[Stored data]
━━━━━━━━

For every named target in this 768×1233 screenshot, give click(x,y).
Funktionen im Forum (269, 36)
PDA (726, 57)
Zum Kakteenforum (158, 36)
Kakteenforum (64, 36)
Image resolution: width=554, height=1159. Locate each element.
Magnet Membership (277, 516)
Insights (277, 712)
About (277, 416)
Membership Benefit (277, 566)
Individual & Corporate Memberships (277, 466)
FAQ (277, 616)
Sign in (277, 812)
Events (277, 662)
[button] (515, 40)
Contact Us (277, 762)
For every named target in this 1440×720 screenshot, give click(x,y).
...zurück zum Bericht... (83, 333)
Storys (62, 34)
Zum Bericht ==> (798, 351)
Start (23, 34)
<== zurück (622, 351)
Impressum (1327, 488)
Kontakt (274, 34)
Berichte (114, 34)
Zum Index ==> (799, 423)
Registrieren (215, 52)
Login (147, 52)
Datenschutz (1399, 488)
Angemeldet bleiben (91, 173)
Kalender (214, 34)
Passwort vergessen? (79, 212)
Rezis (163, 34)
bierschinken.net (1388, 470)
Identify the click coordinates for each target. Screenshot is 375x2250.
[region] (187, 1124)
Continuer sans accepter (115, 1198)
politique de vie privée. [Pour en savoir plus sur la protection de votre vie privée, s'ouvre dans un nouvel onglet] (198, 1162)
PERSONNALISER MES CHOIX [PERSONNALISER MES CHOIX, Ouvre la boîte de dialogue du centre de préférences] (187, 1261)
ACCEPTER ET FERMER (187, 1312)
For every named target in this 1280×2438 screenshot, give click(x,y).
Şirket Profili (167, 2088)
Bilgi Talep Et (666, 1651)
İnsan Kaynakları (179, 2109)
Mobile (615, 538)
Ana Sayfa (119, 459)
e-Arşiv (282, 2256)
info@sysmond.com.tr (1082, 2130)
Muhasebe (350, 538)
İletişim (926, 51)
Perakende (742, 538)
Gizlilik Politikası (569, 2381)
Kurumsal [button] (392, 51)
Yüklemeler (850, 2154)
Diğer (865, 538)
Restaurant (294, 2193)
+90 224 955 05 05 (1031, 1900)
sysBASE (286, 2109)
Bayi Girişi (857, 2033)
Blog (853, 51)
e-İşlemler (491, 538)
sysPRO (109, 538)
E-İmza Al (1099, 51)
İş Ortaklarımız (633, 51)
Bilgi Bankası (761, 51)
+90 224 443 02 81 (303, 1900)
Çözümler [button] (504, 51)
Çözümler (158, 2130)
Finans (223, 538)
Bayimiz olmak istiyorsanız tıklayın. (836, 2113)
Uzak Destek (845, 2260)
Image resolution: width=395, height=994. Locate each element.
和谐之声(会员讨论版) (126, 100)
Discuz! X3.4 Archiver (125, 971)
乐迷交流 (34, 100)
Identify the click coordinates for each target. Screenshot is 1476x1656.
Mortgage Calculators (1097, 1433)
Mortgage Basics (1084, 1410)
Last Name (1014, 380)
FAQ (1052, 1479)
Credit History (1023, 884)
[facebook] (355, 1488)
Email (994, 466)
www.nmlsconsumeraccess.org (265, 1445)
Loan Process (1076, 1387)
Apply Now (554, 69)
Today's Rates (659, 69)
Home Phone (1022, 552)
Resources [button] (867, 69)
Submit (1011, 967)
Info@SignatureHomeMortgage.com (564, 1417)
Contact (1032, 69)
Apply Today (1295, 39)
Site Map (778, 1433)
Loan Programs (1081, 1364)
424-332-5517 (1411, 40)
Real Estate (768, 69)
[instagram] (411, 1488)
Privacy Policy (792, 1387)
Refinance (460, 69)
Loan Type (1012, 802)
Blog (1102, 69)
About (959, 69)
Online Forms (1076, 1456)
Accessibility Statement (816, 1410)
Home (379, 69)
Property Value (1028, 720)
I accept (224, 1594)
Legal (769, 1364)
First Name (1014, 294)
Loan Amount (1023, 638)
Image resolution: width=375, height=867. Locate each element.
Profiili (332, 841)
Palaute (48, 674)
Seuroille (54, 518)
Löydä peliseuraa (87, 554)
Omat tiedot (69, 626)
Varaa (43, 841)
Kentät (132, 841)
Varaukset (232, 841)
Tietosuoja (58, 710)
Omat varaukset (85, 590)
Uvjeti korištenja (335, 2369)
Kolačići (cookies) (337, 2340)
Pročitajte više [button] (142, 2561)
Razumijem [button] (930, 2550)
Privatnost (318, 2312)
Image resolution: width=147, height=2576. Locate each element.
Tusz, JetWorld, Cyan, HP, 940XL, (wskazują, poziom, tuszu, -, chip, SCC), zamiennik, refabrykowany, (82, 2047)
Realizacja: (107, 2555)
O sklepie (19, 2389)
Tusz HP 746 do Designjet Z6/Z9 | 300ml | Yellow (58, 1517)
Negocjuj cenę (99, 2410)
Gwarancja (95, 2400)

━━━━━━━━

# WORK REQUEST:
All records should be written out again exactly as given.

# RESPONSE TO THIS TASK:
For every named target in this 768×1233 screenshot, give click(x,y).
Funktionen im Forum (269, 36)
PDA (726, 57)
Zum Kakteenforum (158, 36)
Kakteenforum (64, 36)
Image resolution: width=554, height=1159. Locate each element.
Magnet Membership (277, 516)
Insights (277, 712)
About (277, 416)
Membership Benefit (277, 566)
Individual & Corporate Memberships (277, 466)
FAQ (277, 616)
Sign in (277, 812)
Events (277, 662)
[button] (515, 40)
Contact Us (277, 762)
For every named target in this 1440×720 screenshot, give click(x,y).
...zurück zum Bericht... (83, 333)
Storys (62, 34)
Zum Bericht ==> (798, 351)
Start (23, 34)
<== zurück (622, 351)
Impressum (1327, 488)
Kontakt (274, 34)
Berichte (114, 34)
Zum Index ==> (799, 423)
Registrieren (215, 52)
Login (147, 52)
Datenschutz (1399, 488)
Angemeldet bleiben (91, 173)
Kalender (214, 34)
Passwort vergessen? (79, 212)
Rezis (163, 34)
bierschinken.net (1388, 470)
Identify the click coordinates for each target. Screenshot is 375x2250.
[region] (187, 1124)
Continuer sans accepter (115, 1198)
politique de vie privée. [Pour en savoir plus sur la protection de votre vie privée, s'ouvre dans un nouvel onglet] (198, 1162)
PERSONNALISER MES CHOIX [PERSONNALISER MES CHOIX, Ouvre la boîte de dialogue du centre de préférences] (187, 1261)
ACCEPTER ET FERMER (187, 1312)
For every named target in this 1280×2438 screenshot, give click(x,y).
Şirket Profili (167, 2088)
Bilgi Talep Et (666, 1651)
İnsan Kaynakları (179, 2109)
Mobile (615, 538)
Ana Sayfa (119, 459)
e-Arşiv (282, 2256)
info@sysmond.com.tr (1082, 2130)
Muhasebe (350, 538)
İletişim (926, 51)
Perakende (742, 538)
Gizlilik Politikası (569, 2381)
Kurumsal [button] (392, 51)
Yüklemeler (850, 2154)
Diğer (865, 538)
Restaurant (294, 2193)
+90 224 955 05 05 (1031, 1900)
sysBASE (286, 2109)
Bayi Girişi (857, 2033)
Blog (853, 51)
e-İşlemler (491, 538)
sysPRO (109, 538)
E-İmza Al (1099, 51)
İş Ortaklarımız (633, 51)
Bilgi Bankası (761, 51)
+90 224 443 02 81 (303, 1900)
Çözümler [button] (504, 51)
Çözümler (158, 2130)
Finans (223, 538)
Bayimiz olmak istiyorsanız tıklayın. (836, 2113)
Uzak Destek (845, 2260)
Image resolution: width=395, height=994. Locate each element.
和谐之声(会员讨论版) (126, 100)
Discuz! X3.4 Archiver (125, 971)
乐迷交流 (34, 100)
Identify the click coordinates for each target. Screenshot is 1476x1656.
Mortgage Calculators (1097, 1433)
Mortgage Basics (1084, 1410)
Last Name (1014, 380)
FAQ (1052, 1479)
Credit History (1023, 884)
[facebook] (355, 1488)
Email (994, 466)
www.nmlsconsumeraccess.org (265, 1445)
Loan Process (1076, 1387)
Apply Now (554, 69)
Today's Rates (659, 69)
Home Phone (1022, 552)
Resources [button] (867, 69)
Submit (1011, 967)
Info@SignatureHomeMortgage.com (564, 1417)
Contact (1032, 69)
Apply Today (1295, 39)
Site Map (778, 1433)
Loan Programs (1081, 1364)
424-332-5517 (1411, 40)
Real Estate (768, 69)
[instagram] (411, 1488)
Privacy Policy (792, 1387)
Refinance (460, 69)
Loan Type (1012, 802)
Blog (1102, 69)
About (959, 69)
Online Forms (1076, 1456)
Accessibility Statement (816, 1410)
Home (379, 69)
Property Value (1028, 720)
I accept (224, 1594)
Legal (769, 1364)
First Name (1014, 294)
Loan Amount (1023, 638)
Image resolution: width=375, height=867. Locate each element.
Profiili (332, 841)
Palaute (48, 674)
Seuroille (54, 518)
Löydä peliseuraa (87, 554)
Omat tiedot (69, 626)
Varaa (43, 841)
Kentät (132, 841)
Varaukset (232, 841)
Tietosuoja (58, 710)
Omat varaukset (85, 590)
Uvjeti korištenja (335, 2369)
Kolačići (cookies) (337, 2340)
Pročitajte više [button] (142, 2561)
Razumijem [button] (930, 2550)
Privatnost (318, 2312)
Image resolution: width=147, height=2576. Locate each element.
Tusz, JetWorld, Cyan, HP, 940XL, (wskazują, poziom, tuszu, -, chip, SCC), zamiennik, refabrykowany, (82, 2047)
Realizacja: (107, 2555)
O sklepie (19, 2389)
Tusz HP 746 do Designjet Z6/Z9 | 300ml | Yellow (58, 1517)
Negocjuj cenę (99, 2410)
Gwarancja (95, 2400)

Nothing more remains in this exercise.